You can be a teacher, a coach, a soldier, a dad and be celebrated and loved for it. Maybe you'll even be president one day.
— Toby Muresianu π₯₯π΄πΊπ¦ (@tobyhardtospell) August 7, 2024
Back when Walz was a teacher, during a time (1999) when not even Democratic politicians could bring themselves to fully support LGBTQ+ people, he started an organization at his high school to support gay students after one of them experienced several violent threats. This sent Walz down a path to supporting gay rights that put him to the left and well ahead of his own party during the early part of his political career.
Walz was also a football coach at this school. He wears camo hats and hunts and fishes. He was in the military. If you had met the guy, you would not have been out of your mind to assume he was GOP. Might even think of him as a "man's man."

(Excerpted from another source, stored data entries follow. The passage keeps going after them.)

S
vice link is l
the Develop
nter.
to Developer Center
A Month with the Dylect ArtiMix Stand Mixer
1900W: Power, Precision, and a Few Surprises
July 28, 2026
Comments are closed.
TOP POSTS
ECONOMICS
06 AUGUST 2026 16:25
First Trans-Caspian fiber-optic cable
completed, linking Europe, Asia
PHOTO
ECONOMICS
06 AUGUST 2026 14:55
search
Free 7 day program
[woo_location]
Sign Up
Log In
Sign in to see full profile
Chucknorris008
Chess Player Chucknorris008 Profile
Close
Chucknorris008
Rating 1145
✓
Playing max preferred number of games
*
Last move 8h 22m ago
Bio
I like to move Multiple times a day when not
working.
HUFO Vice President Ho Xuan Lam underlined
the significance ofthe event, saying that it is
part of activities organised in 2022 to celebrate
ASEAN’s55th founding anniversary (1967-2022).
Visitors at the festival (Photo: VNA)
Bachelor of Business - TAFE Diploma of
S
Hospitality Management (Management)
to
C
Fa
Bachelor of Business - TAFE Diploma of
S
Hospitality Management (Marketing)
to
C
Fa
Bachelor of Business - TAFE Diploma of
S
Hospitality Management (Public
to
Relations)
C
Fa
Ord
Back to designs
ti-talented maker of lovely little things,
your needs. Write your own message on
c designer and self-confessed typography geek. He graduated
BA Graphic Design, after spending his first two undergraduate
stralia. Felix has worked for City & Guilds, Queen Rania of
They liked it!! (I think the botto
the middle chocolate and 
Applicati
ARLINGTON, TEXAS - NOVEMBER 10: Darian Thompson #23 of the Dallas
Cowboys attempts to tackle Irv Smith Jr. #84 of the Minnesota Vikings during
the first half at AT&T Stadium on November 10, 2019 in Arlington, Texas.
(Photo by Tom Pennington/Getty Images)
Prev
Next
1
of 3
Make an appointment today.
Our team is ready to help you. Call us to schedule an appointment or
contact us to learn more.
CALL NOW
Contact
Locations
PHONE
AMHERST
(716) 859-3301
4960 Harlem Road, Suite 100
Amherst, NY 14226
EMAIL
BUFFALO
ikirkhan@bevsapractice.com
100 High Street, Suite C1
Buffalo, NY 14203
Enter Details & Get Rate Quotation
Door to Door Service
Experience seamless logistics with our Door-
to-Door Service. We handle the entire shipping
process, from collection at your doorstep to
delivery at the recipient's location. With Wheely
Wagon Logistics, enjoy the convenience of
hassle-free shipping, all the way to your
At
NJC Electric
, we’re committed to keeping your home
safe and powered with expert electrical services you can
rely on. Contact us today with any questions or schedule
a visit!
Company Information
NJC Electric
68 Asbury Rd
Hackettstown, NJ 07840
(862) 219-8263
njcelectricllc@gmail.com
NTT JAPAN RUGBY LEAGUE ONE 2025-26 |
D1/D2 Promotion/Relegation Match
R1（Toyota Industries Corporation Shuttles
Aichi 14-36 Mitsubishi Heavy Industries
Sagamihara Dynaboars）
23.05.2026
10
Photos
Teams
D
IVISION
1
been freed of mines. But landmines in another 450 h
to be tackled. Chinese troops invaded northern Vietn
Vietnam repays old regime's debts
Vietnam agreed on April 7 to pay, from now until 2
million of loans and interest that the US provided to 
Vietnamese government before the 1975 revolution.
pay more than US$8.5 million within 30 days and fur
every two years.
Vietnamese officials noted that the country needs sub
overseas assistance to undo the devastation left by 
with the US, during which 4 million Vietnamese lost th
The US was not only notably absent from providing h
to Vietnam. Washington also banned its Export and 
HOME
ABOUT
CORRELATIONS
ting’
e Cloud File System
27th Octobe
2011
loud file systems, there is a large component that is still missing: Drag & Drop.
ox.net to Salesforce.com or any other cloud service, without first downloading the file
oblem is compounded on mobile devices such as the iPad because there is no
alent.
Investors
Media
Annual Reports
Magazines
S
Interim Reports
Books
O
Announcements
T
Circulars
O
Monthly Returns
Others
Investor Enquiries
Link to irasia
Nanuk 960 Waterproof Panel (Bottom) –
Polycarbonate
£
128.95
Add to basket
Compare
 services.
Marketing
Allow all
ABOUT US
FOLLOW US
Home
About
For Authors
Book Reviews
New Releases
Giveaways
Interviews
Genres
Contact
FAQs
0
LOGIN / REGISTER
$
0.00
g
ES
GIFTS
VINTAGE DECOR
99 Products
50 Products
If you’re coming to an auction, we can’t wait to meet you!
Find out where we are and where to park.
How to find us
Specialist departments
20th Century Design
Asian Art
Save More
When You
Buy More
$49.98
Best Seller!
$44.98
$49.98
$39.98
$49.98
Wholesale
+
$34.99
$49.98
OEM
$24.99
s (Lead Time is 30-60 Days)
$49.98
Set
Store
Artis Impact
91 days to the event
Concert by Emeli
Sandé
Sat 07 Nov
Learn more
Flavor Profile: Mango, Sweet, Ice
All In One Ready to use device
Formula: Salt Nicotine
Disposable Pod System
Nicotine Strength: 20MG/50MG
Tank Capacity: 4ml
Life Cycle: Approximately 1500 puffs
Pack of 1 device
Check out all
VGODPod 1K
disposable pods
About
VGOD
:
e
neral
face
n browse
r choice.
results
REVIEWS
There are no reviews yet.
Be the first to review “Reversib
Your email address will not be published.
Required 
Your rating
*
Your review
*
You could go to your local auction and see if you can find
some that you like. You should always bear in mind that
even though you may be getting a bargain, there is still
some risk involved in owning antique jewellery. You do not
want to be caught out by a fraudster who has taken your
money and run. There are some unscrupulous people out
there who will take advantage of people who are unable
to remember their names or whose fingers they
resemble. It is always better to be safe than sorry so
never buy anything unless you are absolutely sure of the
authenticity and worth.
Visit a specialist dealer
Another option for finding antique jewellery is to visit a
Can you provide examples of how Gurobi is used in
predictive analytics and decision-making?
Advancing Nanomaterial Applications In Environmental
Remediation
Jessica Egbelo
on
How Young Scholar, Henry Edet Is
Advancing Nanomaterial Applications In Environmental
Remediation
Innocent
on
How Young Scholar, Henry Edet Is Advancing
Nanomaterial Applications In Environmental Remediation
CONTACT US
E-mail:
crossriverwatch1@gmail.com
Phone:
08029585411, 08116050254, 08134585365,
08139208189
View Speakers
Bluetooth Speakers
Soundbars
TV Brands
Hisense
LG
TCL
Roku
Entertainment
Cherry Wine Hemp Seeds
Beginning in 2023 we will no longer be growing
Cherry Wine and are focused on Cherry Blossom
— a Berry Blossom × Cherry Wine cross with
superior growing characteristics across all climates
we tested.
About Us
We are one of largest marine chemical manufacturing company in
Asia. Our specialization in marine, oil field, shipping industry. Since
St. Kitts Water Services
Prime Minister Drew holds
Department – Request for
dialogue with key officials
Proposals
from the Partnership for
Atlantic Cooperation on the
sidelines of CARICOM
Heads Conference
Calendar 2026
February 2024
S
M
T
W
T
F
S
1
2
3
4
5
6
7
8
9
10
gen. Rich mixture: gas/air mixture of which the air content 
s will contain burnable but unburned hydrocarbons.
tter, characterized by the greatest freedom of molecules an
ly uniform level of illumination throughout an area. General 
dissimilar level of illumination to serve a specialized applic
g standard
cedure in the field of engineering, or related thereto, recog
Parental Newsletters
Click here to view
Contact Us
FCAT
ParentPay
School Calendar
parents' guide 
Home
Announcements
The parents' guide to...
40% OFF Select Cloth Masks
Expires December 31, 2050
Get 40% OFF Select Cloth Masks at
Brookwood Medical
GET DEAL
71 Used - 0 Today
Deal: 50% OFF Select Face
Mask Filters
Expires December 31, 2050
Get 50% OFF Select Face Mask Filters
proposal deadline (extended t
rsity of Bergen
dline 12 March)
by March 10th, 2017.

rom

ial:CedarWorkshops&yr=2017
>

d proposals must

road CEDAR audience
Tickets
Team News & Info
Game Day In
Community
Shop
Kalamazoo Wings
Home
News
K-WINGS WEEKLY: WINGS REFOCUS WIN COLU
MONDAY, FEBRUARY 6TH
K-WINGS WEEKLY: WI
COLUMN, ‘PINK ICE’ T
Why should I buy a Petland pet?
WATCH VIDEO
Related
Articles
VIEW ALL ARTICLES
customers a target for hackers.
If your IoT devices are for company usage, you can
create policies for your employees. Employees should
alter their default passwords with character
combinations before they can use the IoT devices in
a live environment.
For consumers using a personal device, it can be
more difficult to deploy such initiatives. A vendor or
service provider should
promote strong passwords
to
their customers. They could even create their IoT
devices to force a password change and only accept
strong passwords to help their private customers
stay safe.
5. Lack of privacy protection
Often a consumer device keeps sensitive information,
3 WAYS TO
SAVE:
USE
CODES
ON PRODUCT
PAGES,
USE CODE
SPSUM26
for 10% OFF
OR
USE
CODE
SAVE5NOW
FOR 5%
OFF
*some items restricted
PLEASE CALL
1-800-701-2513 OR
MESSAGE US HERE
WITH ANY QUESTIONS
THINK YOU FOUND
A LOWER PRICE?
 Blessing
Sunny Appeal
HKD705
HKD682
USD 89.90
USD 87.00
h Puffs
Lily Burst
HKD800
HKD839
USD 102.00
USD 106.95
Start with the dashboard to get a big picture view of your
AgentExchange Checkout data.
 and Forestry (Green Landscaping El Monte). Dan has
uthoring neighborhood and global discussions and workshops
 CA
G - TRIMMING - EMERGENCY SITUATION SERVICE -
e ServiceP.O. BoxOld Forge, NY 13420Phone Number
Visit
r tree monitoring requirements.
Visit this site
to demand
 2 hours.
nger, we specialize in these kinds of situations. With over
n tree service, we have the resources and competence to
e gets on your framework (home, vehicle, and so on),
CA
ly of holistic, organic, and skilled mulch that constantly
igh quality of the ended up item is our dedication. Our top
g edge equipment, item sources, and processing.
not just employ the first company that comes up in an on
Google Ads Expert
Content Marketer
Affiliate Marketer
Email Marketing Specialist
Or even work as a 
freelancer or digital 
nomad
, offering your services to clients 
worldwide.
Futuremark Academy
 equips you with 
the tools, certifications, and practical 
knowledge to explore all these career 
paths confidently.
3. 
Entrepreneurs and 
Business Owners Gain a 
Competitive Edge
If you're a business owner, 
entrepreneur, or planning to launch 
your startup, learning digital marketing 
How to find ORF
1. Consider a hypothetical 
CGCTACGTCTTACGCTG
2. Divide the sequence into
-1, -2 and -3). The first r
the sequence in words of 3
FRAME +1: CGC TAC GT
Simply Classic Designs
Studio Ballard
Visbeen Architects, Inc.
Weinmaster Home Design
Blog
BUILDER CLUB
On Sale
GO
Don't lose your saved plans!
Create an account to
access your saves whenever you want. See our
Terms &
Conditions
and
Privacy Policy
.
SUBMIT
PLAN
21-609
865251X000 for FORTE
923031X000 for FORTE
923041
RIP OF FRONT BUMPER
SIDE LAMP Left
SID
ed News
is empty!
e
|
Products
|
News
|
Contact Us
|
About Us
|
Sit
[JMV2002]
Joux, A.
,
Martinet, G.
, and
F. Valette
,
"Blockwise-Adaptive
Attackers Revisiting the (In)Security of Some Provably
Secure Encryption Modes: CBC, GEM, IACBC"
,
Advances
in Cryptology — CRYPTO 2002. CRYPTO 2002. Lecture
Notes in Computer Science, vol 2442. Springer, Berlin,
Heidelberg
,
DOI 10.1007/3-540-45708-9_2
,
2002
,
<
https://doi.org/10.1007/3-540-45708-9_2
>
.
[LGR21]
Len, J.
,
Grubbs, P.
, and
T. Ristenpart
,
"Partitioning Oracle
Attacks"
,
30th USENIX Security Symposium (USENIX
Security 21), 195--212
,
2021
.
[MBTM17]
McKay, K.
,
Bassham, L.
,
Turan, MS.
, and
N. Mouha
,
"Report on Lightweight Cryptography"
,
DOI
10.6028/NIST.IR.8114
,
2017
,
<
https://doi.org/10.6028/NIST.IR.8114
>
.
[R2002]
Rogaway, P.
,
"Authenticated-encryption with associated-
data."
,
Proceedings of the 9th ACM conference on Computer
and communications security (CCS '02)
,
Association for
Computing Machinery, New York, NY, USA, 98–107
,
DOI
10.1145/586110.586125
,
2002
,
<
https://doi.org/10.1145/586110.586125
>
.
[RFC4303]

This didn't stop him from being an advocate and an ally to someone outside of his group, who exists in a group that his demographic views with disdain and even has unleashed violent attacks upon. It also doesn't stop him from openly discussing the relationship with his wife as a partnership, and not the master-servant dynamic that so-called "real men" espouse. It doesn't stop him from being a man who is honored to be the second fiddle to a brilliant woman and could care less if you call him a "cuck" for it.
There are a lot of Tim Walz types out there. I consider myself one. Many of my friends are ones as well. We make fart jokes (when it's appropriate around friends) and laugh at It's Always Sunny in Philadelphia's rude humor. We have favorite sports teams and maybe even know who played third base for Pittsburgh in 1960. We fuck up sometimes and learn from it. We encounter new things as we get older, witness things "not being what they used to be" and do not automatically treat that as bad and something that is screwing with us. We know how to fix our vehicle's headlights and want to help others learn that so they can also get the benefit.
We also don't actually give a shit if someone decides we're not a real man just because we try to understand the whole pronoun thing and don't sound like a date rapist on Reddit. We do not view Tom Cruise in Magnolia as a role model.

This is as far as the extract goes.